We will use the example of Controlling the Pendulum’s Movement Using REVIVE SDK to illustrate the double environment validation graph.

Successful Double Environment Validation

In the figure:

  1. reward_val/reward_train: The blue dashed line represents the average single-step rewards calculated using the training/validation data in the user-defined reward function.

  2. reward_*Policy_on_*Env: The red/green dashed lines represent the average single-step rewards recorded using the *Policy policy in the *Env virtual environment.

  3. The upper and lower graphs show the results of the two policies in the trainEnv and valEnv, respectively.

From the graph, we can observe the following:

  1. Both the red and green lines are higher than the blue dashed line, indicating that the rewards obtained by both policies in the two environments are higher than those in the historical dataset.

  2. The red line in the upper graph (reward_trainPolicy_on_trainEnv) and the green line in the lower graph (reward_trainPolicy_on_valEnv) exhibit similar trends as the training iterations increase. We can also observe the same trend from the green line in the upper graph and the red line in the lower graph. This suggests that the trained trainPolicy does not overfit on its corresponding training virtual environment trainEnv. The resulting policy model can generalize to other environments.

  3. Since trainPolicy performs well in valEnv, we can infer that there is some similarity between trainEnv and valEnv. This indicates that the hyperparameter settings during virtual environment training can produce similar and valuable environmental models on the partitioned training and validation data.

The graph below shows an example of a failed Double environment validation result.

Failed double Environment Validation

From the graph, we can observe that the same policy does not exhibit similar performance in the two environments. Additionally, both policies fail to converge stably and perform above the blue dashed line.

Generally, the reasons for a failed double environment validation are as follows:

  1. Inconsistent training and testing environments. If there are significant differences in the data distribution of certain dimensions between the training and testing datasets, the performance of trainPolicy on valEnv may be greatly compromised.

  2. Overfitting. When trainPolicy learns excessive noise or patterns specific to a particular environment during training, it may perform poorly on valEnv. If trainPolicy has a high complexity, it may overfit trainData, resulting in decreased performance in valEnv.

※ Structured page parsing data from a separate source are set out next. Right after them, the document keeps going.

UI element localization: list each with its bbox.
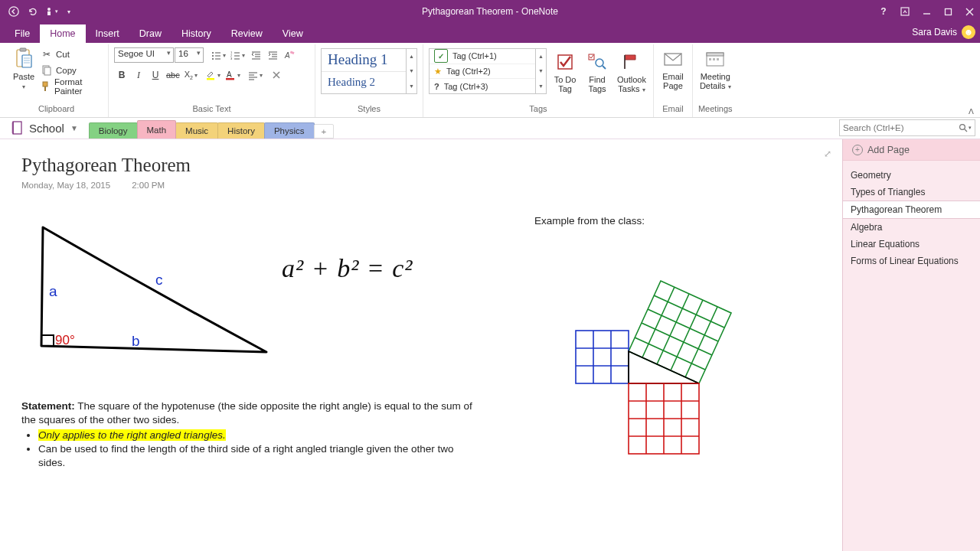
page-item-triangle-types[interactable]: Types of Triangles (843, 184, 980, 201)
tab-review[interactable]: Review (221, 24, 273, 43)
styles-more[interactable]: ▼ (407, 79, 416, 93)
notebook-selector[interactable]: School▼ (8, 118, 83, 139)
cut-button[interactable]: ✂Cut (39, 46, 103, 62)
svg-rect-15 (43, 82, 47, 86)
calendar-icon (703, 47, 727, 71)
numbering-button[interactable]: 123 (229, 47, 247, 63)
tags-more[interactable]: ▼ (536, 79, 546, 93)
user-menu[interactable]: Sara Davis☻ (912, 25, 975, 43)
tab-view[interactable]: View (273, 24, 313, 43)
section-tab-biology[interactable]: Biology (89, 122, 138, 139)
main-area: ⤢ Pythagorean Theorem Monday, May 18, 20… (0, 139, 980, 551)
tags-gallery[interactable]: ✓Tag (Ctrl+1) ★Tag (Ctrl+2) ?Tag (Ctrl+3… (429, 48, 536, 94)
svg-rect-16 (44, 86, 46, 91)
statement-block[interactable]: Statement: The square of the hypotenuse … (21, 399, 481, 470)
minimize-button[interactable] (916, 0, 937, 23)
svg-rect-8 (20, 48, 26, 51)
brush-icon (41, 80, 51, 93)
page-item-pythagorean[interactable]: Pythagorean Theorem (843, 201, 980, 219)
svg-text:c: c (155, 272, 163, 288)
font-size-selector[interactable]: 16 (175, 47, 204, 63)
user-name: Sara Davis (912, 27, 957, 37)
page-item-algebra[interactable]: Algebra (843, 219, 980, 236)
page-canvas[interactable]: ⤢ Pythagorean Theorem Monday, May 18, 20… (0, 139, 842, 551)
find-tags-button[interactable]: Find Tags (583, 48, 611, 95)
tab-file[interactable]: File (5, 24, 40, 43)
tab-history[interactable]: History (172, 24, 221, 43)
back-button[interactable] (5, 2, 23, 21)
svg-rect-57 (713, 58, 715, 60)
page-item-linear-forms[interactable]: Forms of Linear Equations (843, 253, 980, 269)
indent-button[interactable] (265, 47, 280, 63)
meeting-details-button[interactable]: Meeting Details ▾ (698, 45, 733, 93)
svg-rect-76 (576, 331, 629, 383)
page-title[interactable]: Pythagorean Theorem (21, 155, 821, 176)
tab-home[interactable]: Home (40, 24, 85, 43)
style-heading1[interactable]: Heading 1 (322, 49, 406, 72)
svg-text:b: b (132, 333, 140, 349)
paste-button[interactable]: Paste▾ (10, 45, 38, 93)
search-icon[interactable]: ▾ (959, 123, 972, 132)
svg-line-72 (635, 337, 705, 370)
section-tab-music[interactable]: Music (175, 122, 218, 139)
email-page-button[interactable]: Email Page (659, 45, 687, 92)
page-item-geometry[interactable]: Geometry (843, 167, 980, 184)
svg-rect-56 (709, 58, 711, 60)
subscript-button[interactable]: X2 (183, 67, 199, 83)
tags-up[interactable]: ▲ (536, 49, 546, 64)
section-tab-history[interactable]: History (217, 122, 265, 139)
undo-button[interactable] (23, 2, 41, 21)
touch-mode-button[interactable]: ▾ (41, 2, 60, 21)
close-button[interactable] (959, 0, 980, 23)
outlook-tasks-button[interactable]: Outlook Tasks ▾ (616, 48, 648, 96)
chevron-down-icon: ▼ (70, 124, 78, 132)
delete-button[interactable] (269, 67, 284, 83)
svg-rect-58 (717, 58, 719, 60)
help-button[interactable]: ? (873, 0, 894, 23)
underline-button[interactable]: U (148, 67, 163, 83)
search-box[interactable]: ▾ (839, 119, 975, 136)
tab-insert[interactable]: Insert (86, 24, 129, 43)
copy-button[interactable]: Copy (39, 62, 103, 78)
highlight-button[interactable] (204, 67, 222, 83)
svg-point-21 (212, 58, 214, 60)
collapse-ribbon-button[interactable]: ᐱ (969, 107, 974, 116)
tags-down[interactable]: ▼ (536, 64, 546, 78)
page-date: Monday, May 18, 2015 (21, 181, 110, 190)
section-tab-math[interactable]: Math (137, 120, 177, 139)
bullets-button[interactable] (210, 47, 227, 63)
bold-button[interactable]: B (114, 67, 129, 83)
svg-rect-39 (207, 78, 214, 80)
styles-down[interactable]: ▼ (407, 64, 416, 78)
search-input[interactable] (843, 123, 959, 132)
add-page-button[interactable]: +Add Page (843, 139, 980, 161)
tab-draw[interactable]: Draw (129, 24, 172, 43)
svg-text:90°: 90° (55, 333, 75, 347)
customize-qat-button[interactable]: ▾ (60, 2, 78, 21)
squares-proof-drawing (527, 233, 756, 455)
tag-2[interactable]: ★Tag (Ctrl+2) (430, 64, 535, 79)
outdent-button[interactable] (248, 47, 263, 63)
svg-line-63 (965, 129, 967, 132)
smile-icon: ☻ (962, 25, 975, 39)
expand-page-button[interactable]: ⤢ (824, 148, 831, 159)
format-painter-button[interactable]: Format Painter (39, 78, 103, 94)
tag-3[interactable]: ?Tag (Ctrl+3) (430, 78, 535, 93)
ribbon-display-button[interactable] (894, 0, 916, 23)
font-color-button[interactable]: A (224, 67, 242, 83)
font-selector[interactable]: Segoe UI (114, 47, 174, 63)
clear-formatting-button[interactable]: A (282, 47, 297, 63)
maximize-button[interactable] (937, 0, 959, 23)
align-button[interactable] (247, 67, 264, 83)
page-item-linear-eq[interactable]: Linear Equations (843, 236, 980, 253)
add-section-button[interactable]: + (314, 124, 335, 139)
section-tab-physics[interactable]: Physics (264, 122, 315, 139)
todo-tag-button[interactable]: To Do Tag (551, 48, 579, 95)
style-heading2[interactable]: Heading 2 (322, 72, 406, 94)
tag-1[interactable]: ✓Tag (Ctrl+1) (430, 49, 535, 64)
strikethrough-button[interactable]: abc (165, 67, 181, 83)
italic-button[interactable]: I (131, 67, 146, 83)
styles-gallery[interactable]: Heading 1 Heading 2 (321, 48, 407, 94)
styles-up[interactable]: ▲ (407, 49, 416, 64)
notebook-bar: School▼ Biology Math Music History Physi… (0, 118, 980, 139)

  3. Insufficient sample size. If the training data is too small, the model may not fully learn the patterns in the environment, leading to poor simulation of the real environment by the learned virtual environment.

  4. Improper hyperparameter selection. For example, using a learning rate that is too high or too low, choosing an inappropriate discount factor, etc., can result in poor performance in the testing environment.

  5. Dynamic environment changes. If the environment is highly dynamic, such as changes occurring during the training period, the model’s performance in the testing environment may differ.

Finally, it is important to note that double environment validation is one of many methods used to evaluate the performance of policy models and is an important indicator of their generalization performance. However, passing double environment validation does not guarantee ideal performance of the policy model in the actual real-world environment. It also does not imply that the learned virtual environment can perfectly replicate the real environment.